Proust is forever going back over old ground, only to find that ‘houses, roads, avenues are as fugitive, alas, as the years.’ Looking for a place in Notting Hill Gate to back Harry Senior on Welsh National day, I was struck by how much things had changed. The Ladbrokes close to the Coronet cinema is long gone and so, too, the Kensington pub off Holland Road. I used the Kensington when a group of us shared a flat at the end of that road (whole block demolished afterwards, not out fault) and turned it into the Talbot, which features in my short story Zarzuela in Not Minding That It Hurts.

But we can make rash assumptions sometimes and I thought the restaurant Au Caprice Des Dieux (what committed gambler could ever resist a place which translates as In The Lap Of the Gods?) on Holland Park Avenue had to be where  the playwright Simon Gray and his wife Victoria regularly dined with Harold Pinter and Antonia Fraser.

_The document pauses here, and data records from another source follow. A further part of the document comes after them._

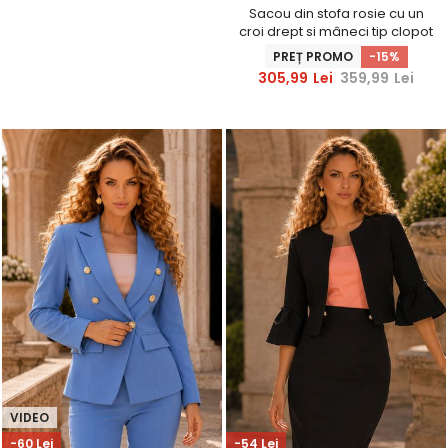
Sacou din stofa rosie cu un
croi drept si mâneci tip clopot
- StarShinerS
PREȚ PROMO
-15%
305,99
Lei
359,99
Lei
VIDEO
-60 Lei
-54 Lei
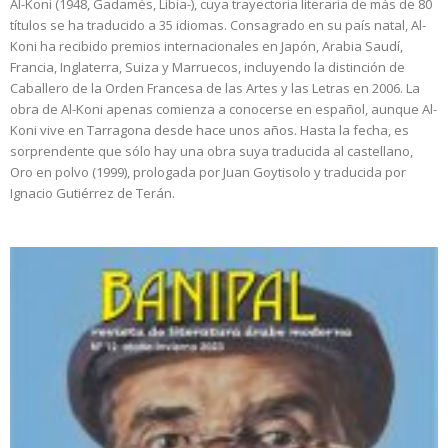
Al-Koni (1948, Gadamés, Libia-), cuya trayectoria literaria de más de 80
títulos se ha traducido a 35 idiomas. Consagrado en su país natal, Al-
Koni ha recibido premios internacionales en Japón, Arabia Saudí,
Francia, Inglaterra, Suiza y Marruecos, incluyendo la distinción de
Caballero de la Orden Francesa de las Artes y las Letras en 2006. La
obra de Al-Koni apenas comienza a conocerse en español, aunque Al-
Koni vive en Tarragona desde hace unos años. Hasta la fecha, es
sorprendente que sólo hay una obra suya traducida al castellano,
Oro en polvo (1999), prologada por Juan Goytisolo y traducida por
Ignacio Gutiérrez de Terán.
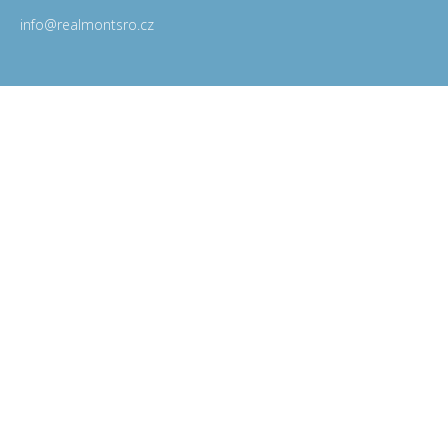
info@realmontsro.cz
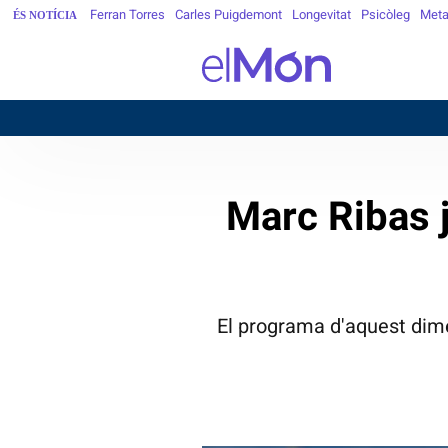
Ferran Torres
Carles Puigdemont
Longevitat
Psicòleg
Meta
ÉS NOTÍCIA
Marc Ribas j
El programa d'aquest dime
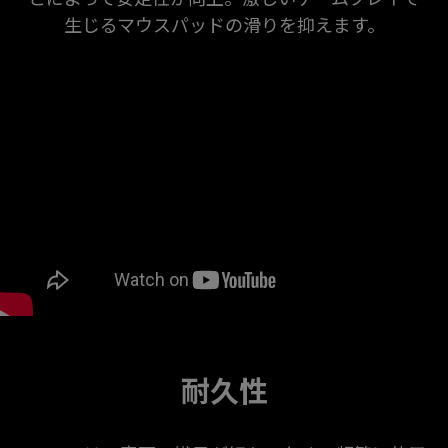
生じるマウスパッドの滑りを抑えます。
ZOWIE
耐久性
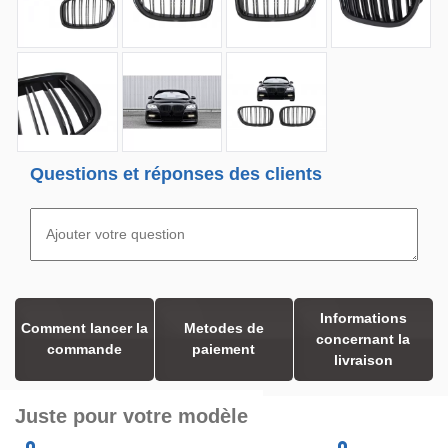
Questions et réponses des clients
Informations
Comment lancer la
Metodes de
concernant la
commande
paiement
livraison
Juste pour votre modèle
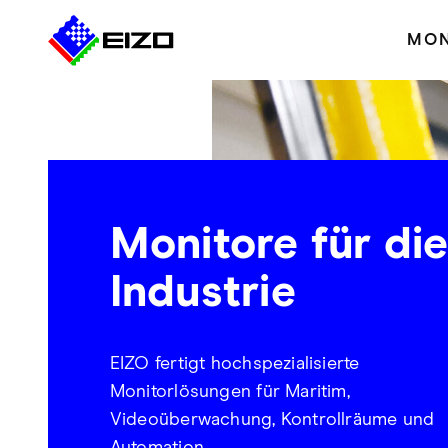
MON
Monitore für di
Industrie
EIZO fertigt hochspezialisierte
Monitorlösungen für Maritim,
Videoüberwachung, Kontrollräume und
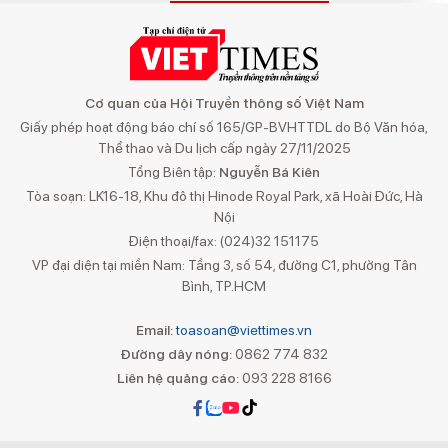
Cơ quan của Hội Truyền thông số Việt Nam
Giấy phép hoạt động báo chí số 165/GP-BVHTTDL do Bộ Văn hóa,
Thể thao và Du lịch cấp ngày 27/11/2025
Tổng Biên tập:
Nguyễn Bá Kiên
Tòa soạn: LK16-18, Khu đô thị Hinode Royal Park, xã Hoài Đức, Hà
Nội
Điện thoại/fax: (024)32 151175
VP đại diện tại miền Nam: Tầng 3, số 54, đường C1, phường Tân
Bình, TP.HCM
Email:
toasoan@viettimes.vn
Đường dây nóng:
0862 774 832
Liên hệ quảng cáo:
093 228 8166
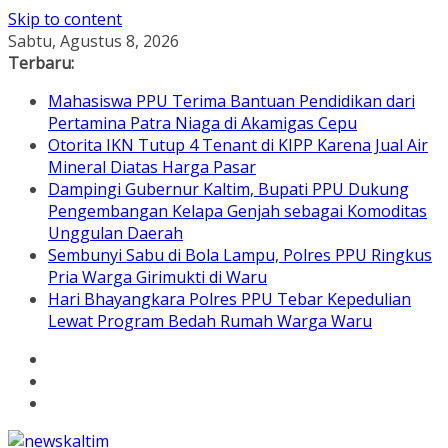
Skip to content
Sabtu, Agustus 8, 2026
Terbaru:
Mahasiswa PPU Terima Bantuan Pendidikan dari
Pertamina Patra Niaga di Akamigas Cepu
Otorita IKN Tutup 4 Tenant di KIPP Karena Jual Air
Mineral Diatas Harga Pasar
Dampingi Gubernur Kaltim, Bupati PPU Dukung
Pengembangan Kelapa Genjah sebagai Komoditas
Unggulan Daerah
Sembunyi Sabu di Bola Lampu, Polres PPU Ringkus
Pria Warga Girimukti di Waru
Hari Bhayangkara Polres PPU Tebar Kepedulian
Lewat Program Bedah Rumah Warga Waru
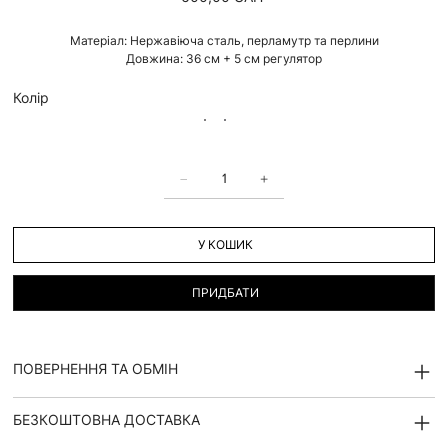
Матеріал: Нержавіюча сталь, перламутр та перлини
Довжина: 36 см + 5 см регулятор
Колір
У КОШИК
ПРИДБАТИ
ПОВЕРНЕННЯ ТА ОБМІН
БЕЗКОШТОВНА ДОСТАВКА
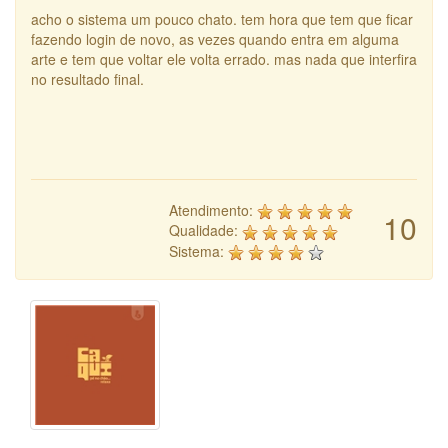
acho o sistema um pouco chato. tem hora que tem que ficar
fazendo login de novo, as vezes quando entra em alguma
arte e tem que voltar ele volta errado. mas nada que interfira
no resultado final.
Atendimento:
10
Qualidade:
Sistema:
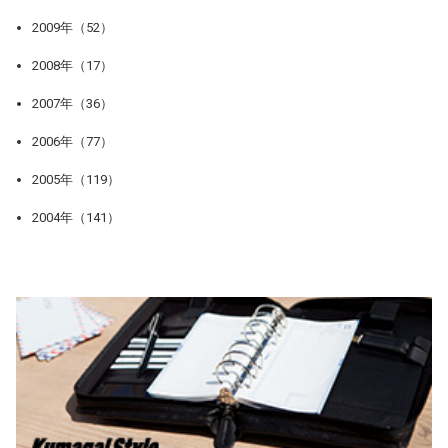
2009年（52）
2008年（17）
2007年（36）
2006年（77）
2005年（119）
2004年（141）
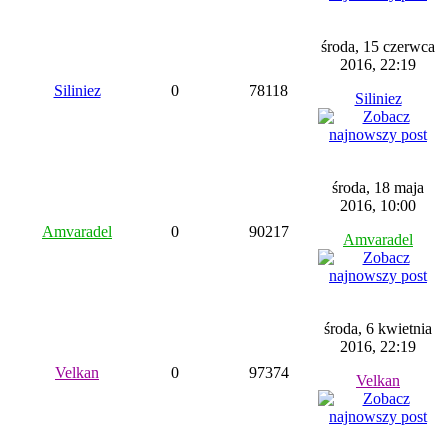
środa, 15 czerwca
2016, 22:19
Siliniez
0
78118
Siliniez
środa, 18 maja
2016, 10:00
Amvaradel
0
90217
Amvaradel
środa, 6 kwietnia
2016, 22:19
Velkan
0
97374
Velkan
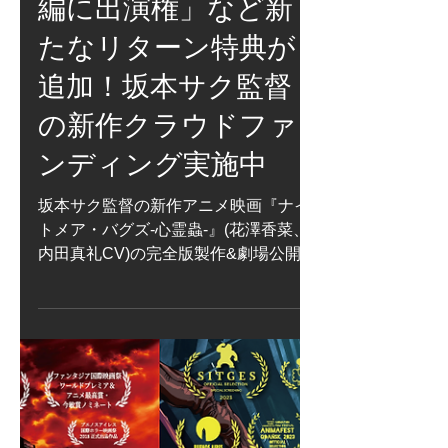
zelicofilm
5月22日
「アニメキャラで本
編に出演権」など新
たなリターン特典が
追加！坂本サク監督
の新作クラウドファ
ンディング実施中
坂本サク監督の新作アニメ映画『ナイ
トメア・バグズ-心霊蟲-』(花澤香菜、
内田真礼CV)の完全版製作&劇場公開・
応援クラウドファンディングですが、
新たなリターン特典が発表されまし
た。 https://motion-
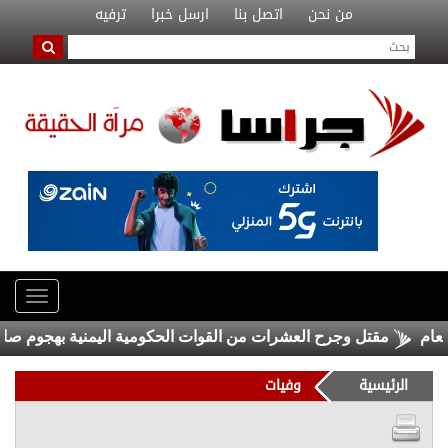
من نحن
اتصل بنا
ارسل خبرا
ترفيه
مقتل وجرح العشرات من القوات الحكومية اليمنية بهجوم صاروخي 
الرئيسية
وفيات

Not so. If you read Gray’s wonderfully funny musings in The Last Cigarette, they ate at Chez Moi, which may or may not have been the same place under a different name. Anyway, both are now as fugitive, alas, as the years.

Gray and Victoria kept the Pinters warm and sympathetic company during Harold’s terminal cancer. As if to demonstrate that there are indeed no certainties, when Gray was diagnosed himself, the disease progressed so rapidly that he actually went a few months before his great friend.

It sort of puts things into perspective when you’re looking for some even-money about Harry Senior and deciding to accept 4/5. Still, at least he won. What with that, Urtheonethatiwant and the result at St Mary’s, I feel a corner may have been turned. Whether I’ll recognise any of the roads, trees or houses is another matter, of course.